A political revolution, in the Trotskyist theory, is an upheaval in which the government is replaced, or the form of government altered, but in which property relations are predominantly left intact. The revolutions in France in 1830 and 1848 are often cited as political revolutions.
Political Revolutions are contrasted with social revolutions in which old property relations are overturned. Leon Trotsky's book, The Revolution Betrayed, is the most widely cited development of the theory.
The Trotskyist movement advocates political revolution, as opposed to capitalist counter-revolution, in the countries with deformed workers states. Such political revolutions are envisioned to overthrow undemocratic governments of bureaucratic privilege, replacing them with governments based on workers' democracy while maintaining state owned property relations.
While the Trotskyist movement does not recognize any political revolution to have occurred against the deformed workers states, it saw a strong possibility for that potential in the Hungarian Revolution of 1956 and the Czechoslovakian Prague Spring of 1968, both crushed by Soviet invasion. Another uprising seen to have the possibility of sweeping in political revolution was the Tiananmen Square protests of 1989, crushed by the Communist Party of China.
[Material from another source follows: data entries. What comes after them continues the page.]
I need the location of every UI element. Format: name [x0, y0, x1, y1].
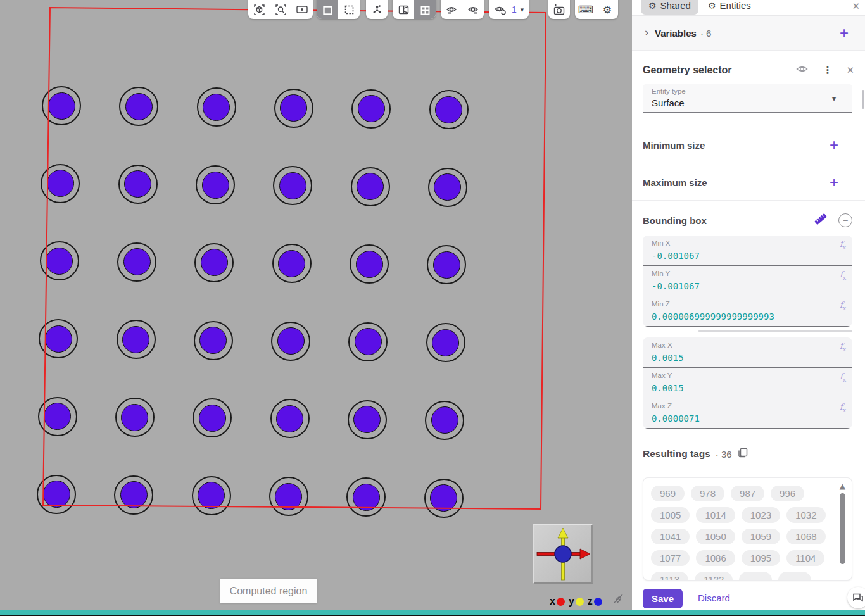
hole-inner-disc[interactable] [199, 327, 227, 354]
visibility-history-icon[interactable] [489, 0, 510, 19]
resulting-tags-list[interactable]: 9699789879961005101410231032104110501059… [643, 477, 852, 581]
hide-selected-icon[interactable] [441, 0, 462, 19]
hole-outer-ring[interactable] [38, 397, 77, 436]
perspective-view-button[interactable] [393, 0, 414, 19]
screenshot-icon[interactable] [548, 0, 570, 19]
bounding-box-field[interactable]: Max Y 0.0015 fx [643, 368, 852, 398]
bounding-box-field[interactable]: Max X 0.0015 fx [643, 337, 852, 368]
tag-chip[interactable]: 1095 [742, 550, 780, 566]
hole-inner-disc[interactable] [199, 405, 226, 432]
hole-outer-ring[interactable] [348, 322, 388, 361]
hole-inner-disc[interactable] [198, 482, 225, 509]
tag-chip[interactable]: 1104 [786, 550, 824, 566]
panel-scrollbar[interactable] [862, 90, 864, 109]
tags-scrollbar[interactable] [840, 493, 845, 564]
transform-gizmo-button[interactable] [366, 0, 388, 19]
hole-inner-disc[interactable] [355, 328, 382, 355]
minz-horizontal-scrollbar[interactable] [698, 330, 852, 332]
hole-outer-ring[interactable] [42, 86, 81, 125]
tag-chip[interactable]: 1041 [651, 529, 690, 544]
hole-inner-disc[interactable] [430, 484, 457, 512]
hole-outer-ring[interactable] [269, 477, 308, 516]
hole-outer-ring[interactable] [346, 477, 386, 517]
tag-chip[interactable]: 1023 [742, 507, 780, 523]
hole-outer-ring[interactable] [272, 244, 312, 283]
hole-outer-ring[interactable] [194, 321, 233, 360]
tag-chip[interactable]: 1059 [742, 529, 780, 544]
visible-layer-count[interactable]: 1 [510, 4, 519, 19]
fit-view-button[interactable] [248, 0, 270, 19]
hole-outer-ring[interactable] [348, 400, 387, 439]
kebab-menu-icon[interactable]: ⋮ [823, 65, 832, 76]
hole-inner-disc[interactable] [432, 329, 459, 356]
hole-outer-ring[interactable] [429, 90, 469, 129]
hole-inner-disc[interactable] [121, 404, 148, 431]
hole-inner-disc[interactable] [46, 248, 73, 275]
hole-inner-disc[interactable] [48, 92, 75, 120]
hole-inner-disc[interactable] [124, 170, 151, 198]
ruler-icon[interactable] [813, 211, 828, 229]
hole-inner-disc[interactable] [280, 94, 307, 122]
hole-outer-ring[interactable] [114, 475, 153, 515]
tag-chip[interactable]: 987 [731, 486, 764, 501]
3d-viewport[interactable]: 1 ▾ ⌨ ⚙ xyz [0, 0, 632, 610]
hole-outer-ring[interactable] [41, 164, 80, 203]
field-value[interactable]: 0.0000071 [652, 413, 700, 424]
hole-inner-disc[interactable] [358, 95, 385, 122]
hole-outer-ring[interactable] [115, 398, 155, 437]
tag-chip[interactable]: 1014 [696, 507, 735, 523]
hole-outer-ring[interactable] [39, 319, 78, 358]
hole-inner-disc[interactable] [44, 403, 71, 430]
close-selector-icon[interactable]: ✕ [846, 65, 854, 76]
copy-tags-icon[interactable] [737, 447, 748, 461]
hole-inner-disc[interactable] [279, 172, 306, 199]
bounding-box-field[interactable]: Max Z 0.0000071 fx [643, 398, 852, 429]
remove-bounding-box-button[interactable]: − [838, 213, 852, 227]
tag-chip[interactable]: 969 [651, 486, 685, 501]
hole-outer-ring[interactable] [197, 87, 236, 127]
zoom-to-selection-button[interactable] [270, 0, 291, 19]
tag-chip[interactable]: 996 [771, 486, 804, 501]
hole-outer-ring[interactable] [426, 323, 465, 362]
center-view-button[interactable] [291, 0, 313, 19]
tag-chip[interactable]: 1068 [786, 529, 825, 544]
add-maximum-size-button[interactable]: + [830, 176, 838, 189]
hole-inner-disc[interactable] [435, 96, 462, 123]
hole-inner-disc[interactable] [276, 405, 303, 432]
field-value[interactable]: 0.0015 [652, 383, 684, 393]
hole-outer-ring[interactable] [351, 89, 391, 129]
chevron-down-icon[interactable]: ▾ [519, 6, 529, 19]
field-value[interactable]: 0.000006999999999999993 [652, 311, 774, 322]
tab-entities[interactable]: ⚙ Entities [700, 0, 759, 15]
tag-chip[interactable]: 1005 [651, 507, 690, 523]
hole-outer-ring[interactable] [37, 475, 76, 514]
tag-chip[interactable]: 1077 [651, 550, 690, 566]
hole-outer-ring[interactable] [427, 245, 466, 284]
scroll-up-icon[interactable]: ▲ [840, 482, 845, 491]
add-variable-button[interactable]: + [840, 27, 849, 39]
tag-chip[interactable]: 1050 [696, 529, 735, 544]
chat-icon[interactable] [847, 587, 865, 608]
tag-chip[interactable]: 978 [691, 486, 724, 501]
hole-outer-ring[interactable] [350, 244, 389, 284]
grid-view-button[interactable] [414, 0, 436, 19]
keyboard-shortcuts-icon[interactable]: ⌨ [575, 0, 597, 19]
hole-outer-ring[interactable] [196, 165, 235, 204]
tag-chip[interactable]: 1086 [696, 550, 735, 566]
orientation-gizmo[interactable] [533, 524, 593, 584]
hole-inner-disc[interactable] [353, 484, 380, 511]
viewport-settings-gear-icon[interactable]: ⚙ [597, 0, 618, 19]
tag-chip-partial[interactable] [778, 572, 811, 581]
hole-inner-disc[interactable] [43, 481, 70, 508]
formula-fx-icon[interactable]: fx [840, 372, 846, 383]
hole-inner-disc[interactable] [125, 93, 153, 120]
hole-inner-disc[interactable] [278, 250, 305, 277]
hole-inner-disc[interactable] [275, 483, 302, 510]
hole-outer-ring[interactable] [118, 165, 158, 204]
hole-inner-disc[interactable] [122, 326, 149, 353]
hole-outer-ring[interactable] [40, 241, 79, 280]
hole-outer-ring[interactable] [271, 322, 310, 361]
hole-inner-disc[interactable] [120, 481, 148, 508]
hole-inner-disc[interactable] [431, 406, 458, 434]
hole-inner-disc[interactable] [45, 325, 72, 353]
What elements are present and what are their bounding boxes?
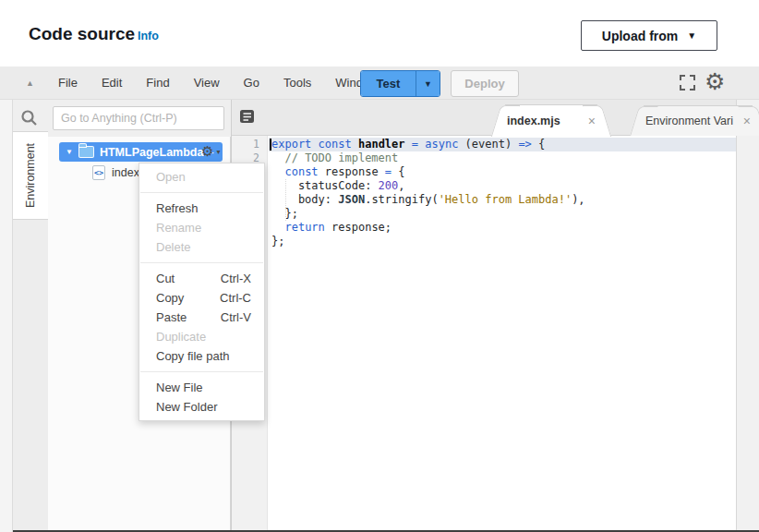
code-line-8[interactable]: }; (269, 235, 737, 248)
code-line-5[interactable]: body: JSON.stringify('Hello from Lambda!… (269, 193, 737, 207)
test-dropdown-button[interactable]: ▼ (416, 71, 440, 96)
chevron-down-icon: ▼ (424, 79, 432, 89)
tab-list-icon[interactable] (239, 109, 257, 128)
environment-tab-label: Environment (24, 143, 37, 208)
code-line-3[interactable]: const response = { (269, 165, 737, 179)
context-menu-item-refresh[interactable]: Refresh (139, 199, 264, 218)
code-token: ), (572, 193, 584, 206)
editor-pane: index.mjs × Environment Vari × + 1234567… (231, 100, 736, 532)
tab-label: index.mjs (507, 115, 560, 127)
tab-index-mjs[interactable]: index.mjs × (505, 104, 597, 137)
tree-settings-button[interactable]: ⚙ ▾ (201, 143, 220, 160)
code-token (311, 138, 318, 151)
disclosure-triangle-icon[interactable]: ▼ (66, 148, 73, 156)
collapse-panel-icon[interactable]: ▲ (26, 79, 34, 88)
context-menu-item-delete: Delete (139, 237, 264, 257)
code-line-7[interactable]: return response; (269, 221, 737, 235)
menu-divider (140, 371, 263, 372)
code-token: { (392, 165, 404, 178)
menu-item-label: New File (156, 378, 203, 397)
editor-content[interactable]: 12345678 export const handler = async (e… (232, 136, 737, 532)
context-menu-item-open: Open (139, 167, 264, 187)
code-file-icon: <> (92, 165, 105, 180)
menu-item-label: New Folder (156, 397, 217, 417)
chevron-down-icon: ▾ (216, 148, 220, 156)
code-token (405, 138, 412, 151)
lambda-code-editor: Code source Info Upload from ▼ ▲ FileEdi… (0, 0, 759, 532)
menu-item-label: Refresh (156, 199, 199, 218)
menubar-items: FileEditFindViewGoToolsWindow (46, 66, 391, 99)
context-menu-item-rename: Rename (139, 218, 264, 237)
search-icon (19, 108, 39, 131)
tree-item-folder[interactable]: ▼ HTMLPageLambda - (59, 142, 223, 162)
sidebar-tab-environment[interactable]: Environment (13, 131, 48, 220)
editor-scrollbar-track[interactable] (736, 100, 759, 532)
code-token: const (319, 138, 352, 151)
goto-anything-input[interactable] (53, 106, 224, 130)
code-line-6[interactable]: }; (269, 207, 737, 221)
context-menu-item-cut[interactable]: CutCtrl-X (139, 269, 264, 288)
menu-edit[interactable]: Edit (90, 76, 134, 90)
menu-item-label: Rename (156, 218, 201, 237)
code-token: = (412, 138, 418, 151)
upload-from-label: Upload from (602, 29, 678, 43)
context-menu-item-new-file[interactable]: New File (139, 378, 264, 397)
code-line-4[interactable]: statusCode: 200, (269, 179, 737, 193)
editor-tabbar: index.mjs × Environment Vari × + (232, 100, 737, 136)
code-line-2[interactable]: // TODO implement (269, 151, 737, 165)
code-token (352, 138, 358, 151)
code-area[interactable]: export const handler = async (event) => … (269, 136, 737, 532)
test-split-button: Test ▼ (360, 70, 440, 97)
upload-from-button[interactable]: Upload from ▼ (581, 20, 717, 51)
left-rail (0, 100, 13, 532)
menu-tools[interactable]: Tools (271, 76, 323, 90)
chevron-down-icon: ▼ (687, 30, 696, 41)
context-menu-item-new-folder[interactable]: New Folder (139, 397, 264, 417)
menu-item-shortcut: Ctrl-C (220, 288, 251, 308)
menu-item-label: Open (156, 167, 186, 187)
settings-gear-icon[interactable]: ⚙ (705, 68, 725, 95)
tab-environment-variables[interactable]: Environment Vari × (644, 105, 753, 136)
menu-item-label: Paste (156, 308, 187, 327)
menu-item-label: Copy (156, 288, 184, 308)
code-token: response; (325, 221, 392, 234)
code-token: = (385, 165, 392, 178)
menu-divider (140, 192, 263, 193)
code-token: JSON (338, 193, 365, 206)
code-token: return (284, 221, 324, 234)
menu-item-label: Cut (156, 269, 175, 288)
page-title: Code source (29, 24, 135, 44)
code-token: async (425, 138, 458, 151)
deploy-button: Deploy (451, 70, 519, 97)
code-token: handler (358, 138, 405, 151)
folder-name: HTMLPageLambda (100, 146, 204, 159)
code-token: => (518, 138, 531, 151)
close-icon[interactable]: × (743, 114, 751, 128)
code-token: // TODO implement (284, 151, 398, 164)
context-menu-item-paste[interactable]: PasteCtrl-V (139, 308, 264, 327)
code-token: export (271, 138, 311, 151)
code-token (271, 165, 284, 178)
text-cursor (270, 139, 271, 151)
menu-item-label: Copy file path (156, 346, 230, 366)
menu-find[interactable]: Find (134, 76, 181, 90)
tab-label: Environment Vari (645, 115, 733, 127)
code-token: (event) (458, 138, 518, 151)
code-token: , (398, 179, 404, 192)
code-token: { (532, 138, 545, 151)
fullscreen-icon[interactable] (679, 74, 696, 95)
menu-go[interactable]: Go (232, 76, 271, 90)
test-button[interactable]: Test (361, 71, 416, 96)
menu-view[interactable]: View (182, 76, 232, 90)
code-token: }; (271, 235, 284, 248)
menu-item-shortcut: Ctrl-X (221, 269, 251, 288)
code-token: const (284, 165, 318, 178)
menu-file[interactable]: File (46, 76, 90, 90)
code-line-1[interactable]: export const handler = async (event) => … (269, 138, 737, 151)
info-link[interactable]: Info (138, 30, 159, 42)
close-icon[interactable]: × (588, 114, 596, 128)
context-menu-item-duplicate: Duplicate (139, 327, 264, 346)
code-token (271, 151, 284, 164)
context-menu-item-copy[interactable]: CopyCtrl-C (139, 288, 264, 308)
context-menu-item-copy-file-path[interactable]: Copy file path (139, 346, 264, 366)
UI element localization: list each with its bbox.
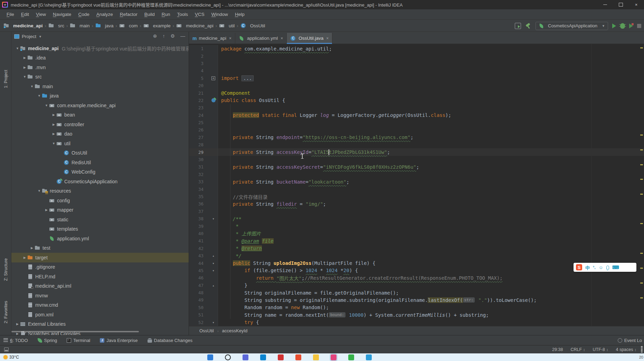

Unlike the movements that led to capitalist counter-revolution such Boris Yeltsin's 1991 coup in the USSR and Lech Wałęsa's Solidarność in Poland, these previous movements were not seen as having stated capitalist goals and were not seen as hostile to socialism. As such the Trotskyist movement opposed the 1956 invasion of Hungary, the 1969 invasion of Czechoslovakia, and the Tiananmen Square massacre as the crimes of Stalinist governments.